### INPUT MATERIAL:
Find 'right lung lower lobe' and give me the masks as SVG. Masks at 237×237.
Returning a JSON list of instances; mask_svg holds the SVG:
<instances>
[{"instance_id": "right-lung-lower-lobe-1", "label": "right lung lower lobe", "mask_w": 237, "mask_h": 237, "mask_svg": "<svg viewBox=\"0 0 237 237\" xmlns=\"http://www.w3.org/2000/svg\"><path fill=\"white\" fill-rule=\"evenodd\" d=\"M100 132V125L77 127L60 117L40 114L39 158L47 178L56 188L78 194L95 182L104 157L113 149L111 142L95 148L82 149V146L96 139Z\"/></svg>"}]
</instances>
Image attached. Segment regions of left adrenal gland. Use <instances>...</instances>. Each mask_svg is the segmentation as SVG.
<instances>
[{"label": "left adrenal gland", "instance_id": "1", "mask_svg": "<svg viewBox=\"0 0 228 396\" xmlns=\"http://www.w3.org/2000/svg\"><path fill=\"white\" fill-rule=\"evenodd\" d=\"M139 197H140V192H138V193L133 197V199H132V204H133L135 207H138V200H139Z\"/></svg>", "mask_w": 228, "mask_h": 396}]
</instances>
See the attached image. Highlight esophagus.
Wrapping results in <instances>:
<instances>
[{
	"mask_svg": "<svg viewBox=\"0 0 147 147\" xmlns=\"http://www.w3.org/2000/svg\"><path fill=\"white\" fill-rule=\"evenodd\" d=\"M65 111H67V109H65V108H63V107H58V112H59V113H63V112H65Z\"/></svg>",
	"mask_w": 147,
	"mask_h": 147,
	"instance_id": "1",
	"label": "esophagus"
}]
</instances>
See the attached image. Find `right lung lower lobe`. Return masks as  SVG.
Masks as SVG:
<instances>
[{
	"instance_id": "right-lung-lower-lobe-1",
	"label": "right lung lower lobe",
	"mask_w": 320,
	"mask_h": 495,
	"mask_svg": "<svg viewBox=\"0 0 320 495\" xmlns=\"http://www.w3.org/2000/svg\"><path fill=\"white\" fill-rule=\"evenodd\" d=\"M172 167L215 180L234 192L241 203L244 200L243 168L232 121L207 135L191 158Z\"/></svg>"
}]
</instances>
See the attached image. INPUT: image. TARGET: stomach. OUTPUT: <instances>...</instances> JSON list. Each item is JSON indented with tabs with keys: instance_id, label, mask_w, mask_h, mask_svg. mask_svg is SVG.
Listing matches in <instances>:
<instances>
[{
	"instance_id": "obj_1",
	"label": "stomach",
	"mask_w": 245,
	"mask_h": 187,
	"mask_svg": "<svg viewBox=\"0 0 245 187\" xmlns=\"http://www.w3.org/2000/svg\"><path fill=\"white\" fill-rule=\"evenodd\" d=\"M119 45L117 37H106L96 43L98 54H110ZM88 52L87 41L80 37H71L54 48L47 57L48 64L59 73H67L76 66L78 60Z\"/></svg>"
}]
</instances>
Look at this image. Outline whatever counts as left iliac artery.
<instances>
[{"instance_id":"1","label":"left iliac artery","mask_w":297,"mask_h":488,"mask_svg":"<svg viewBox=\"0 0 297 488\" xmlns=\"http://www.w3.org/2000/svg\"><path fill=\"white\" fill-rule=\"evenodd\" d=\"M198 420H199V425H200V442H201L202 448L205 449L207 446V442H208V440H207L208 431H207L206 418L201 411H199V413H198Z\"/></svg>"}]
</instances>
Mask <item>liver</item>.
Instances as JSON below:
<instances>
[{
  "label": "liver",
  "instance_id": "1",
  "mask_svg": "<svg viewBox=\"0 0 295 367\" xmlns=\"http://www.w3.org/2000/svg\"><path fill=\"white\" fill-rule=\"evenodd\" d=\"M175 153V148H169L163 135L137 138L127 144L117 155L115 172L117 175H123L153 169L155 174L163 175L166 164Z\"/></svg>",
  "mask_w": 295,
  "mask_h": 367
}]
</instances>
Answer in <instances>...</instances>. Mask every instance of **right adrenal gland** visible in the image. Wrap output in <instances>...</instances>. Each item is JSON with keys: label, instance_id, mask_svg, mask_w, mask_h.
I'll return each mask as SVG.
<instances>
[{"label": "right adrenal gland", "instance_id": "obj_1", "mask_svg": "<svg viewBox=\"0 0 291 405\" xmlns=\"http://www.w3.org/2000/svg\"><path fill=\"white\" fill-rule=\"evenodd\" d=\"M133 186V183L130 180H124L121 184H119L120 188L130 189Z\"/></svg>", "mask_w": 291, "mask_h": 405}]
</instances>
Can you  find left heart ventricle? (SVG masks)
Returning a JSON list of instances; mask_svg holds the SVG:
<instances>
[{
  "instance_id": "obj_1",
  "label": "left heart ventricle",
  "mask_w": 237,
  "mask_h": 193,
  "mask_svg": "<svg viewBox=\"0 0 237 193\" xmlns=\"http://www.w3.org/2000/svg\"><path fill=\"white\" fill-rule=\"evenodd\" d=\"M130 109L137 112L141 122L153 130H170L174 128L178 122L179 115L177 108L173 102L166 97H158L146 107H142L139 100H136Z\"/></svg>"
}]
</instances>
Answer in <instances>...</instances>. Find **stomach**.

### TASK INSTRUCTIONS:
Take the lines above from the one holding "Look at this" to the last and output them exactly.

### SOLUTION TO THE PROBLEM:
Look at this image. Outline whatever counts as left iliac artery.
<instances>
[{"instance_id":"1","label":"left iliac artery","mask_w":297,"mask_h":488,"mask_svg":"<svg viewBox=\"0 0 297 488\" xmlns=\"http://www.w3.org/2000/svg\"><path fill=\"white\" fill-rule=\"evenodd\" d=\"M198 420H199V425H200V442H201L202 448L205 449L207 446V442H208V440H207L208 431H207L206 418L201 411H199V413H198Z\"/></svg>"}]
</instances>
Mask <item>liver</item>.
Instances as JSON below:
<instances>
[{
  "label": "liver",
  "instance_id": "1",
  "mask_svg": "<svg viewBox=\"0 0 295 367\" xmlns=\"http://www.w3.org/2000/svg\"><path fill=\"white\" fill-rule=\"evenodd\" d=\"M175 153V148H169L163 135L137 138L127 144L117 155L115 172L117 175H123L153 169L155 174L163 175L166 164Z\"/></svg>",
  "mask_w": 295,
  "mask_h": 367
}]
</instances>
Answer in <instances>...</instances>. Mask every instance of **right adrenal gland** visible in the image. Wrap output in <instances>...</instances>. Each item is JSON with keys: label, instance_id, mask_svg, mask_w, mask_h.
I'll return each mask as SVG.
<instances>
[{"label": "right adrenal gland", "instance_id": "obj_1", "mask_svg": "<svg viewBox=\"0 0 291 405\" xmlns=\"http://www.w3.org/2000/svg\"><path fill=\"white\" fill-rule=\"evenodd\" d=\"M133 186V183L130 180H124L121 184H119L120 188L130 189Z\"/></svg>", "mask_w": 291, "mask_h": 405}]
</instances>
Can you  find left heart ventricle? (SVG masks)
Returning a JSON list of instances; mask_svg holds the SVG:
<instances>
[{
  "instance_id": "obj_1",
  "label": "left heart ventricle",
  "mask_w": 237,
  "mask_h": 193,
  "mask_svg": "<svg viewBox=\"0 0 237 193\" xmlns=\"http://www.w3.org/2000/svg\"><path fill=\"white\" fill-rule=\"evenodd\" d=\"M130 109L137 112L141 122L153 130H170L174 128L178 122L179 115L177 108L173 102L166 97H158L146 107H142L139 100H136Z\"/></svg>"
}]
</instances>
Answer in <instances>...</instances>. Find **stomach**.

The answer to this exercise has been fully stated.